Next week, (Friday, to be specific) the Congress is due to pass appropriations for next year (a fiscal year that begins October 1). They have had a year to prepare a budget (never completed), argue over it (still going on, and little of it public), and actually PASS appropriations for the next Fiscal Year.
No Money shall be drawn from the Treasury, but in Consequence of Appropriations made by Law; and a regular Statement and Account of the Receipts and Expenditures of all public Money shall be published from time to time. __ Article I, Section 9, US Constitution
To be clear about the history of the Fiscal Year, here’s an outtake:
The fiscal year is the accounting period of the federal government. It begins on
October 1 and ends on September 30 of the next calendar year. Each fiscal year is
identified by the calendar year in which it ends and commonly is referred to as “FY.” For
example, FY2003 began October 1, 2002, and ends September 30, 2003. For more
information on budget process, see http://www.crs.gov/products/guides/guidehome.shtml.

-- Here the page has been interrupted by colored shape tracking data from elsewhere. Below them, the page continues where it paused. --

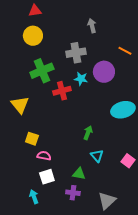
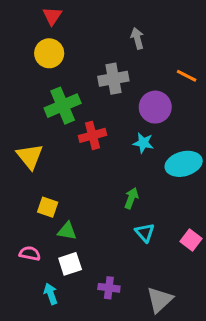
red triangle: (35, 11) -> (52, 16), turned -48
cyan star: (81, 79) -> (143, 143), moved
pink semicircle: (44, 156) -> (30, 253), moved
green triangle: (79, 174) -> (67, 231), moved

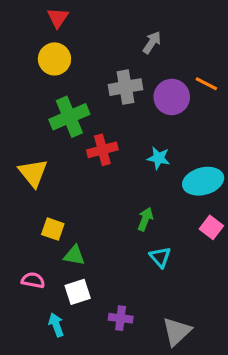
gray arrow: (137, 38) -> (152, 42), turned 48
purple circle: (155, 107) -> (172, 97), moved
pink square: (191, 240) -> (211, 227), moved

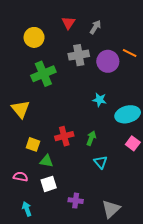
red triangle: (58, 18) -> (68, 23), moved
red cross: (102, 150) -> (64, 136), moved
cyan arrow: (56, 325) -> (27, 209), moved

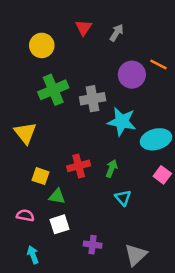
gray cross: (79, 55) -> (93, 99), moved
cyan star: (100, 100) -> (122, 122), size x1.6

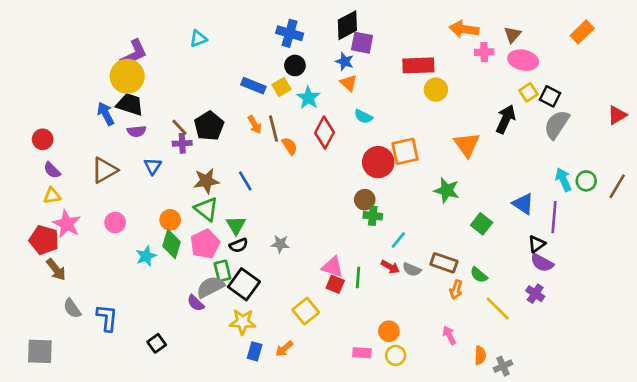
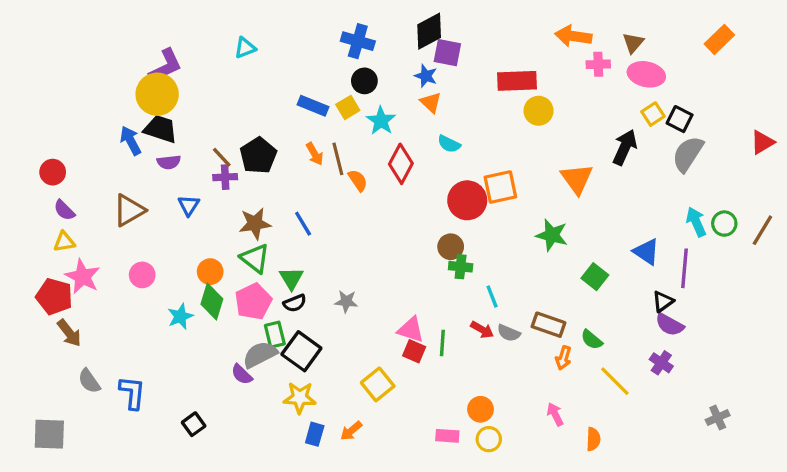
cyan line: (398, 240) -> (492, 296), turned -60
gray cross: (503, 366) -> (718, 418), moved

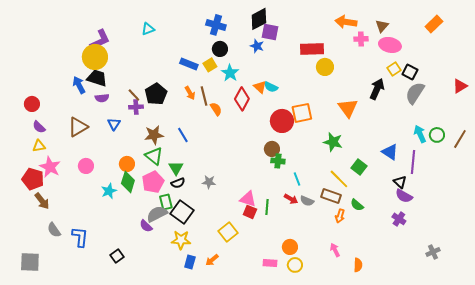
orange triangle: (431, 102) -> (260, 87), moved
black triangle: (663, 301) -> (400, 182), turned -40
yellow line: (615, 381) -> (339, 179), moved

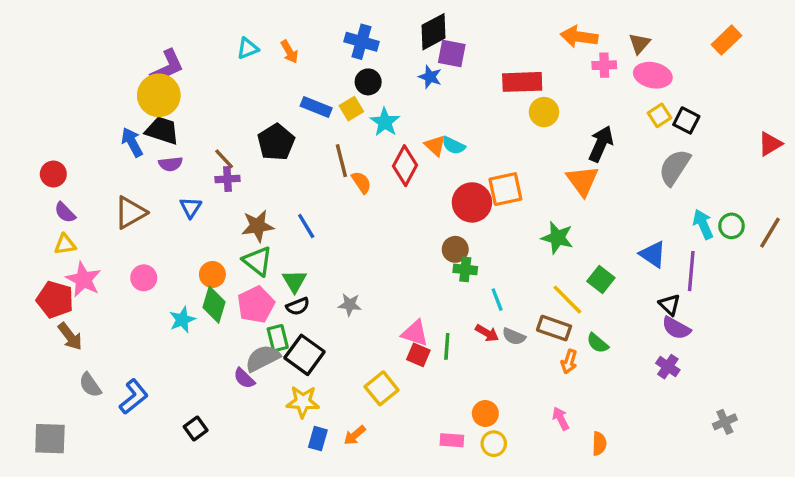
black arrow: (377, 89) -> (601, 144), moved
orange arrow: (190, 93) -> (289, 52), moved
gray semicircle: (415, 93) -> (675, 167), moved
black pentagon: (156, 94) -> (276, 142), moved
blue L-shape: (80, 237) -> (134, 397), turned 45

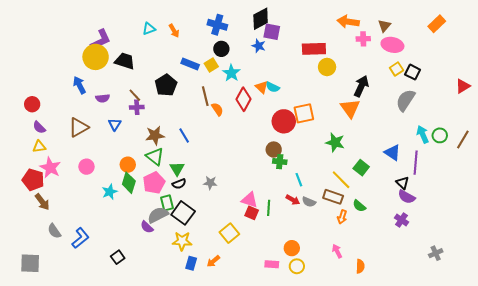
black trapezoid: (162, 130) -> (125, 61), moved

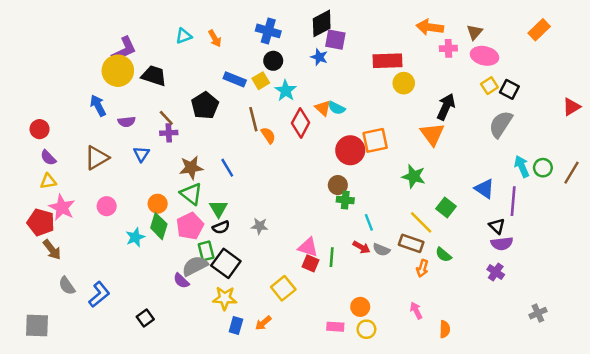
purple semicircle: (407, 197) -> (502, 243), turned -36

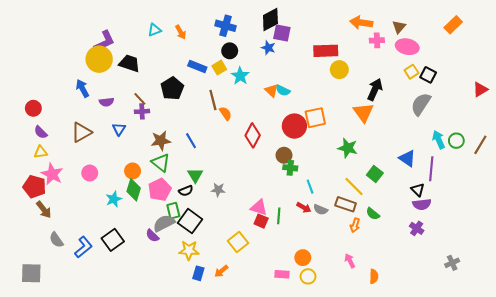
red diamond: (301, 123) -> (253, 135), moved
green triangle: (219, 209) -> (195, 175), moved
black square: (145, 318) -> (113, 240), moved, size x1.5

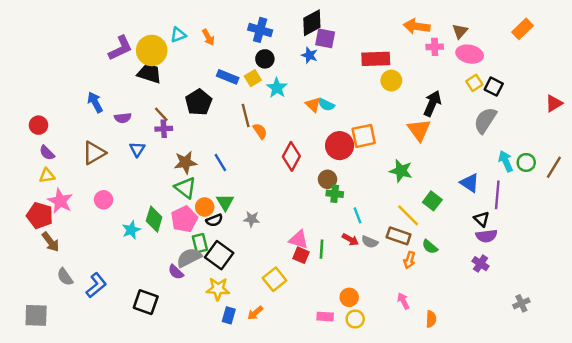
yellow circle: (99, 59) -> (152, 50), moved
orange circle: (133, 171) -> (205, 207), moved
black square: (113, 240) -> (146, 302), moved, turned -35

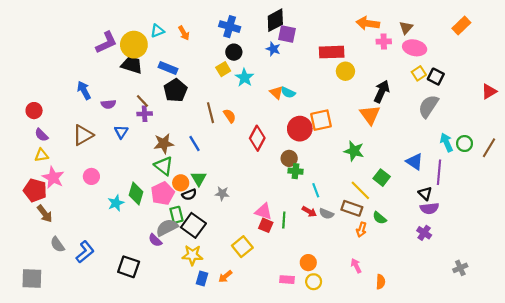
blue rectangle: (228, 77) -> (168, 68), moved
brown line: (246, 115) -> (210, 113), moved

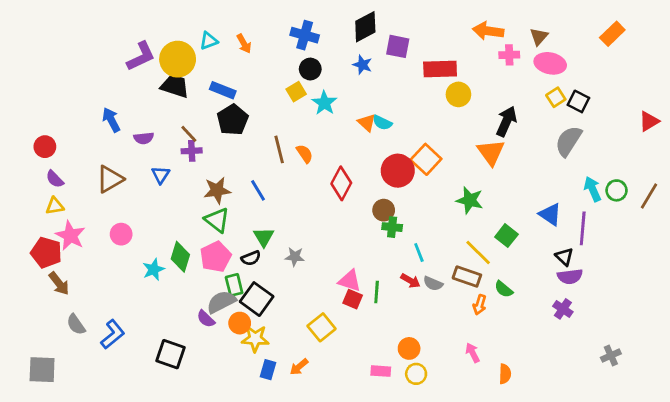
purple square: (287, 34) -> (398, 46), moved
orange square: (321, 120) -> (426, 159), turned -35
orange circle: (181, 183) -> (240, 323), moved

Initially, the federal fiscal year coincided with the calendar year. In 1842, President
John Tyler signed legislation changing the fiscal year to a July 1 to June 30 cycle.
Beginning with FY1977, the Congressional Budget Act of 1974 (Section 501 of P.L. 93-
344, currently codified at 31 U.S.C. 1102) changed the fiscal year to its current cycle. In
both instances, the intent was to provide Congress with more time to process
appropriations legislation, particularly to avoid continuing resolutions. Establishing the
most appropriate budget cycle continues to be the subject of some legislative proposals
that would change the current fiscal year to a biennial (two-year) period. __ House Rules.
I lived through the last change to the Fiscal Year … when Congress had a “free” quarter (from July 1 to September 30, 1976), they packed ALL SORTS of spending into a few months.
But now … Congress’ most pressing duty is to appropriate funds so that it’s Government can continue October 1. Within every corporation of America, workers are reviewed as to what they produced during the year. Under Sarbanes-Oxley (really confusing), CEOs and CFOs have to certify the accuracy of their annual statements and
- All significant deficiencies in the design or operation of internal controls which could adversely affect the issuer’s ability to record, process, summarize and report financial data and have identified for the issuer’s auditors any material weaknesses in internal controls; and
- Any fraud, whether or not material, that involves management or other employees who have a significant role in the issuer’s internal controls …
But Congress is not subject to its own rules.
I suppose that Congress could be judged by the number of Post Offices named after citizens, by the number of ball teams commended for their contribution to American society, or the number of studies funded to review sexual behavior among chimpanzees or bees. But the overwhelming responsibility of a Congresscritter is to create and pass about a dozen appropriations to fund everything that the government does. Meanwhile … some detail might be necessary … “a regular Statement and Account of the Receipts and Expenditures of ALL public Money shall be published … ” [emphasis added].
New appropriations are due in a week. It is very simple: if your Congresscritter has passed (or even voted against) all the appropriations bills by Friday, he/she has done his/her job … if not, he/she deserves to be fired.
Fortunately, November 2nd provides a wonderful opportunity for The People … YOU ARE THE BOSS OF CONGRESS! … judge your well-payed employees on their performance. If there is nothing but a “continuing resolution” by Friday … or even thirty days later … Congresscritters have not done the job they are elected and paid (at more than twice what an average American earns) to do. Vote against ANY incumbent.
We Americans everywhere work hard. If we do our jobs, we generally stay employed. If we can’t get a year-long project (that used to take six months) done on time, we’ll probably get fired. If our company’s Board (read__Congress) spends too much money, borrows too much money, or just makes really poor decisions, we’ll get laid off.
If you think your Congresscritter just a wonderful person, vote ‘em back in. If he or she cannot do his or her job … or cost you yours … fire ‘em! It’s just a performance review.